Liberawareの長谷川大季スマート保安事業部マーケティング/PRマネージャーは1月6~7日、輪島市内で活動した様子を紹介。人が立ち入るのが危険な倒壊家屋の内部調査を、GPSを使えない狭小部にも侵入して点検できるドローン「IBIS(アイビス)」を使い、破損の程度などを確認したことを報告した。火力発電所のボイラー炉内の点検にも協力したという。

長谷川氏は被災状況の把握に加え、建物内での紛失物の有無、資産状況の確認も担ったと語るとともに、撮影した写真から3次元データを生成できることも踏まえ、「撮影したデータは建物の罹災証明書発行のエビデンスになるのではないかとのアドバイスを現地で受けた」ことを明らかにした。

現地で活動した経験から、ドローンを災害支援活動に投入できるとの手応えを語った。同時に、その実現のための課題として、地方自治体や警察、消防といった行政と事前の連携を強固にする必要があると解説。「(あらかじめ関係者と連携ができていれば)発生から72時間以内の生存者捜索活動もできたのではないか。現地の方々に話をしたが、どう使うかというイメージが足りず、(協力の)要請がかかりづらい」との思いを語った。


IBISを使った家屋内調査活動の様子(Liberaware提供)

ブルーイノベーションの柴﨑誠ソリューション営業三部長は、同じく点検用のドローン「ELIOS(エリオス)3」を投入し、自衛隊の活動の初動支援、建物などの被災状況の詳細な点検などの役割を担ったとアピール。その一環として、河川を土砂がせきとめてしまい発生した「土砂ダム」が決壊する恐れがないかどうか、ドローンで上空から連日点検したことを紹介した。点検を担うドローンが離着陸するための同社の独自設備「BEPポート」を災害現場で使ったのは国内で初めてという。

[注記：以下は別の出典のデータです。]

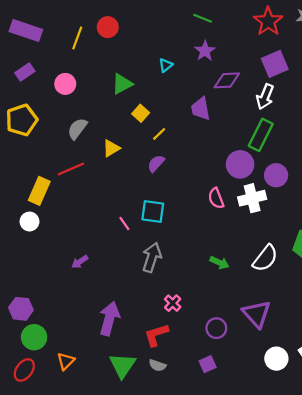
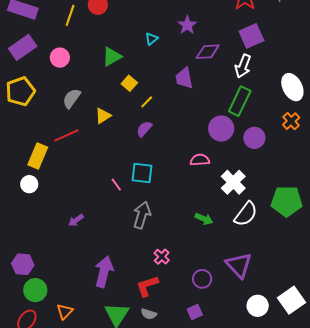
purple rectangle: (25, 72) -> (23, 47), size x1.5
pink semicircle: (216, 198) -> (200, 160), turned 108
white cross: (252, 198) -> (233, 182), moved, turned -30

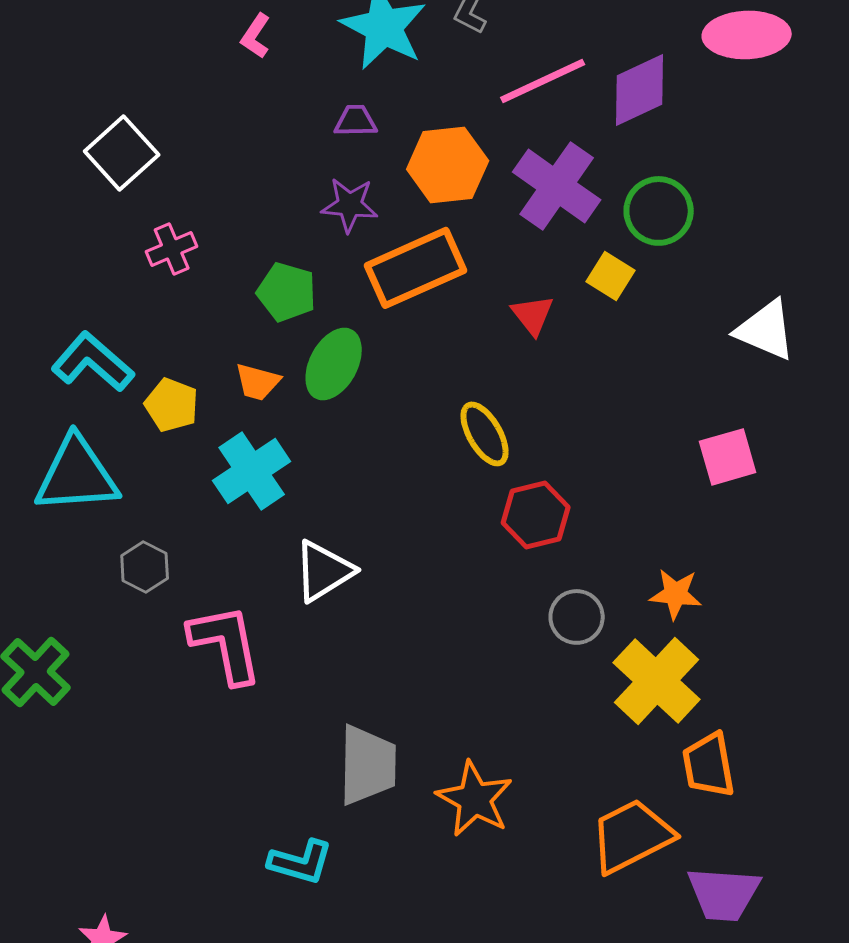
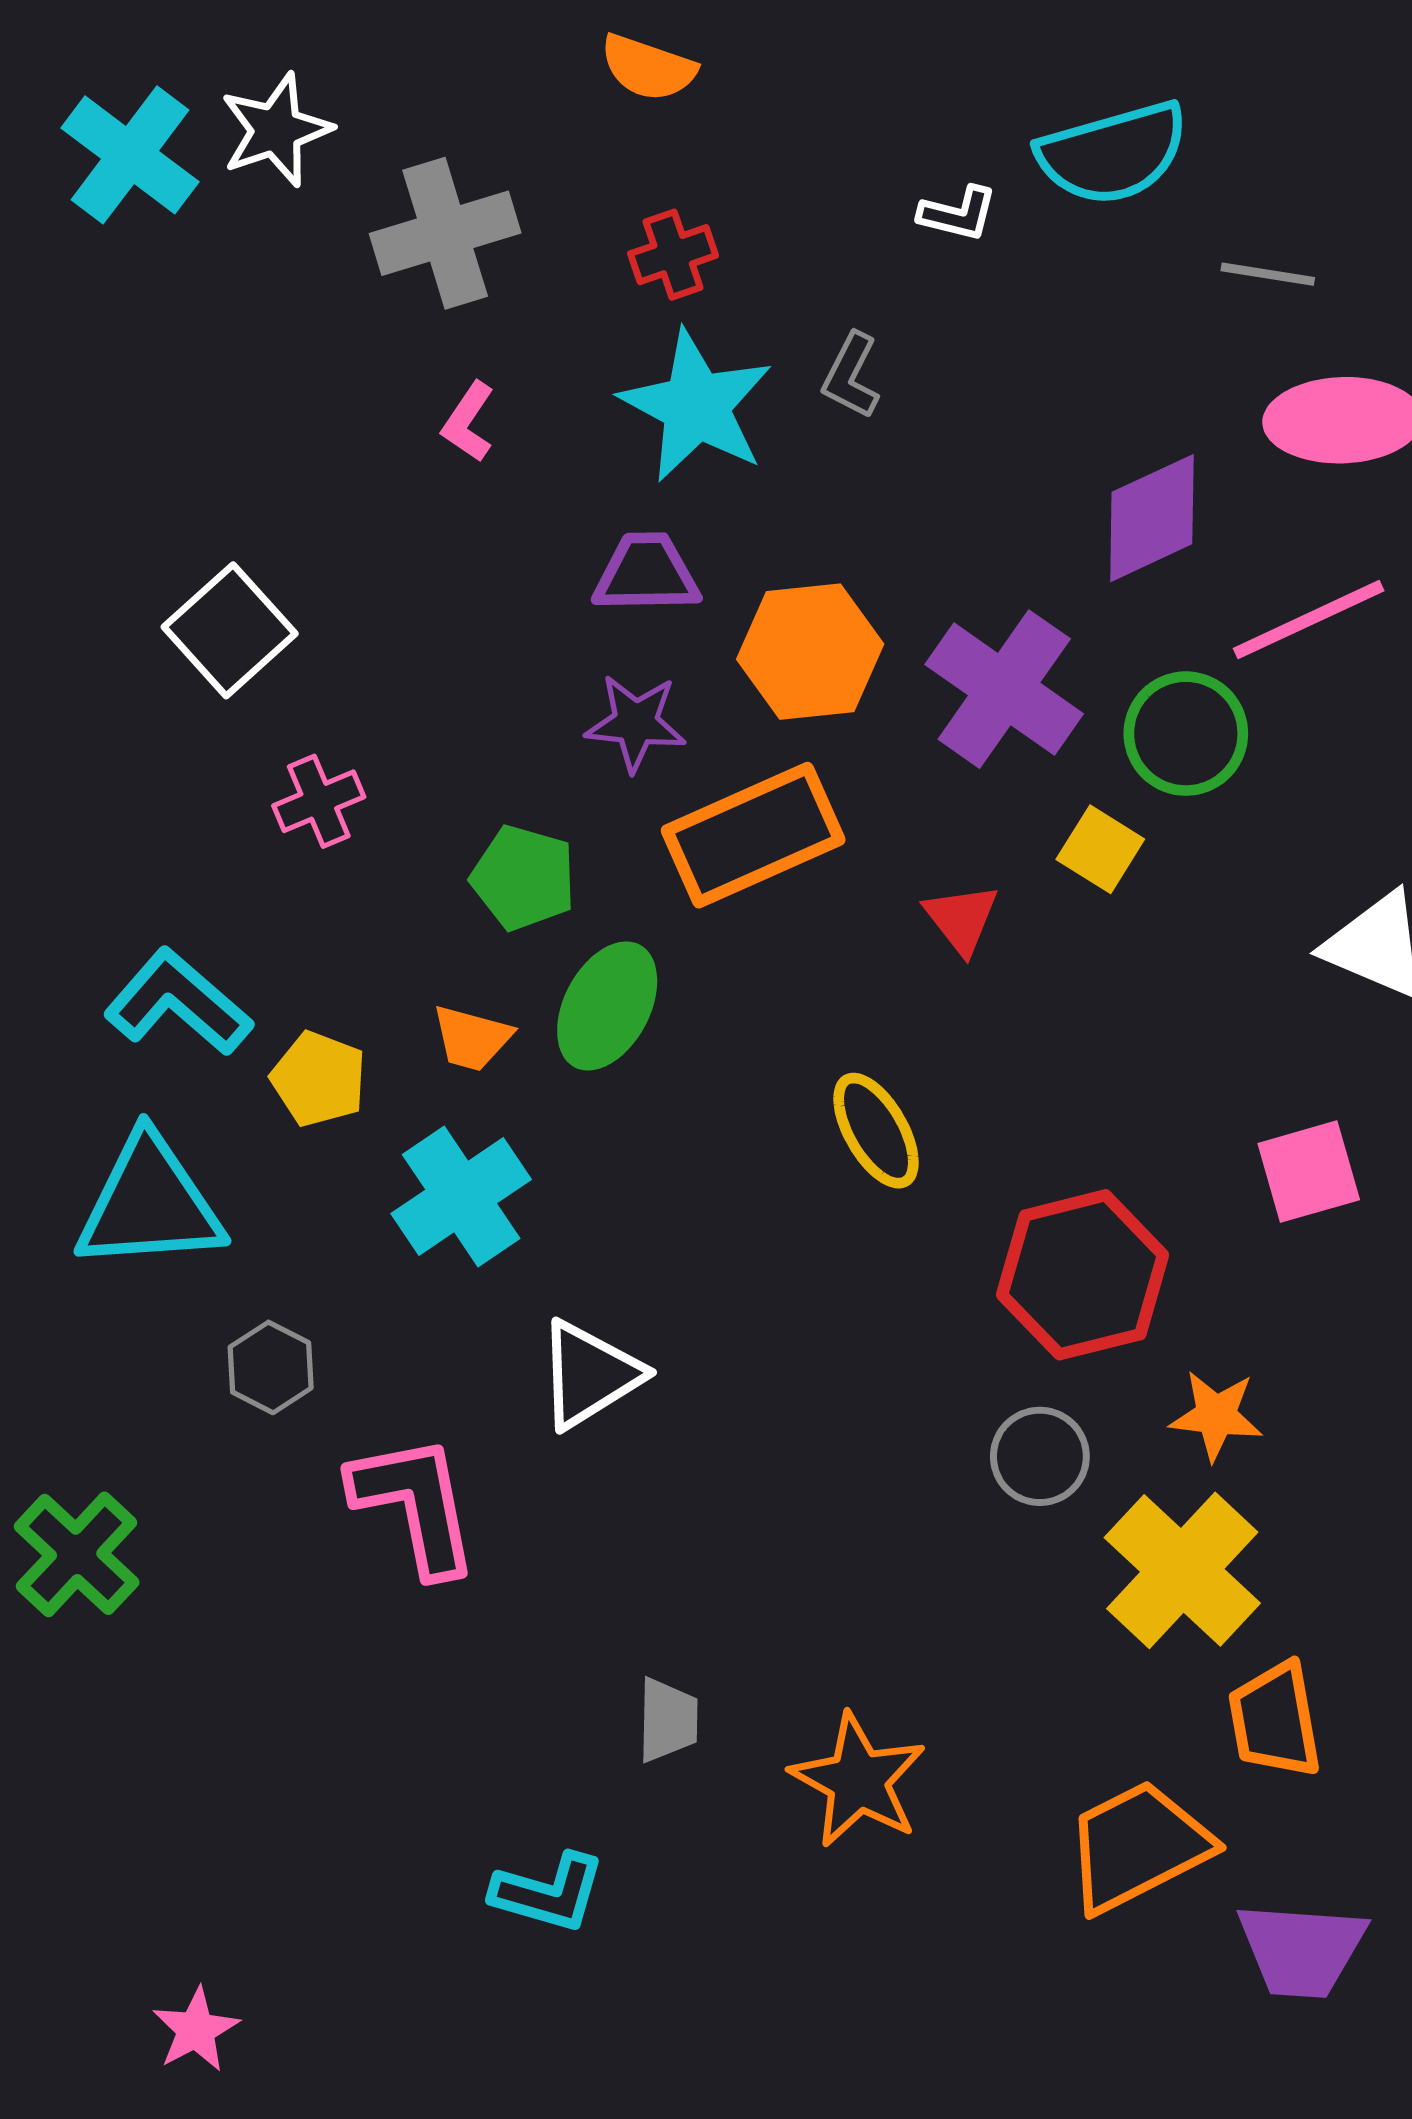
pink line: (543, 81) -> (1309, 620), moved
purple trapezoid: (356, 121) -> (646, 573), size x1.4
red hexagon: (536, 515) -> (1083, 1275), moved, size x1.4
gray trapezoid: (368, 765) -> (668, 1720), size x0.6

柴﨑氏は、ドローンで橋梁などを撮影することで3D点群データを取得できるメリットなどを紹介しつつ、そうした能力を最大限発揮するためには「災害が起きてから(体制を)検討するのでは遅い。起きる前にいかに環境を整備するかが重要」との見方を示した。


被災地に設置したドローン用BEPポートと、上空からドローンが撮影した土砂ダムの様子(ブルーイノベーション提供)

通信や電源の確保が問題

事例紹介に続いて、トークセッションを展開。事例報告に続いて嶋本氏と、ブルーイノベーションの熊田貴之社長、Liberawareの閔弘圭CEO(最高経営責任者)が加わった。進行役は産経新聞社出身でドローン関連情報を専門に扱うウェブメディア「ドローントリビューン(Drone Tribune)」の村山繁編集長が務めた。

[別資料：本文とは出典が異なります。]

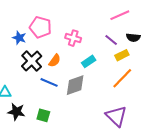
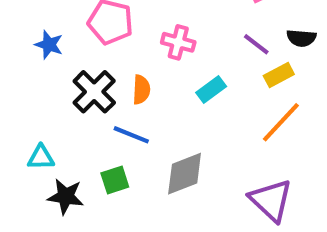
blue star: (19, 38) -> (49, 45), moved
orange semicircle: (55, 61) -> (141, 90), turned -32
gray diamond: (75, 85) -> (185, 174), moved
green square: (43, 115) -> (115, 180), moved, turned -32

トークセッションの様子。左から嶋本氏、閔氏、熊田氏、村山氏

嶋本氏は、政府が1月2日、救助活動を円滑化するため、航空法に基づき、能登半島北部でドローンをはじめとした無人航空機の飛行を原則禁止にしたため、その後はドローンを飛行させる際は国か地方自治体、現地災害対策本部の要請が必要になったことを報告。そのため、冒頭でも嶋本氏が説明した通り、自ら被災した輪島市に電話、要請を引き出したことを明らかにした。

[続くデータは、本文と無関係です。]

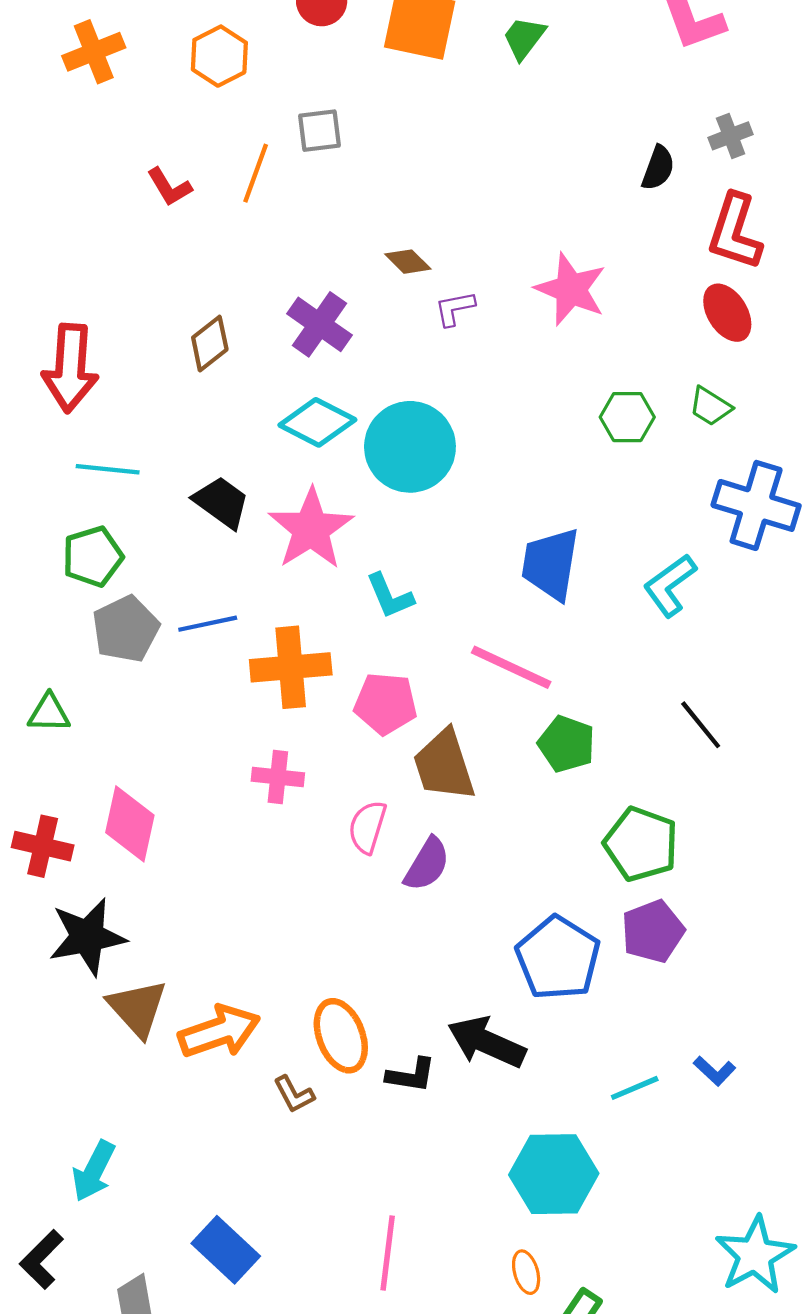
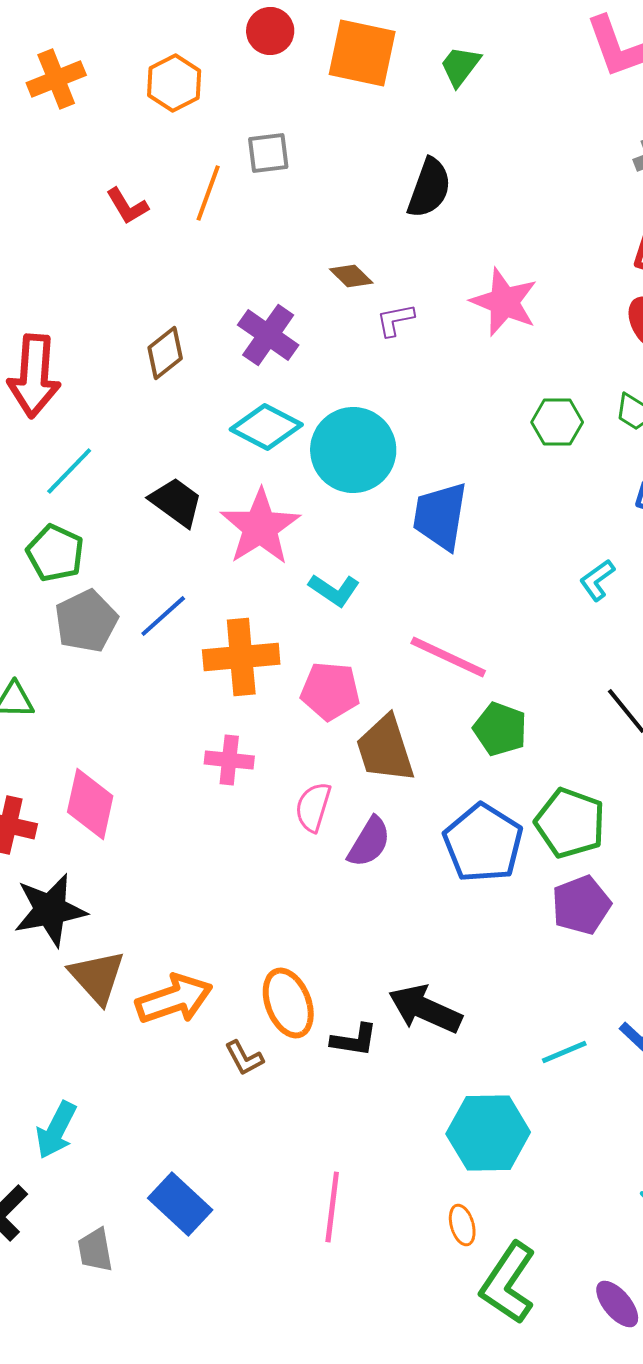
black semicircle: (658, 168) -> (429, 188), moved, size x1.4
cyan line: (108, 469) -> (69, 471), turned -52
green pentagon: (93, 557) -> (55, 553), turned -30
blue trapezoid: (551, 564) -> (440, 516), moved
cyan L-shape: (670, 585) -> (597, 580), size x0.7
cyan L-shape: (390, 596) -> (334, 590), turned -33
blue line: (208, 624) -> (163, 616), turned -30
blue pentagon: (558, 958) -> (483, 843), moved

加えて、現地でJUIDAの指揮の下、ブルーイノベーションやLiberawareなど約20社が救援活動に参加していたことに触れ「こうした企業が自治体の防災部局に直接(支援したいと)行っていたら収拾がつかなかっただろう」と振り返り、事前調整の重要性を訴えた。

熊田氏は、被災地入りする際、嶋本氏から水や食料を持参するようアドバイスを受けたり、作業スタッフが泊まる宿を手配してもらったりとさまざまなサポートを受けたことを取り上げ、「われわれだけではそんなネットワークはなかった。本当にナビゲーターとして調整いただいたのは非常に大きかった」と語った。

村山氏は「助けられる命があるはずだという思いと、実際にドローンを飛ばして助けられたかどうかという成果の間に、調整が必要という感じがした。調整とは何かを、これから分析し、細分化して誰が担うのか(検討を)やっていったらいいかなと感じた」とまとめた。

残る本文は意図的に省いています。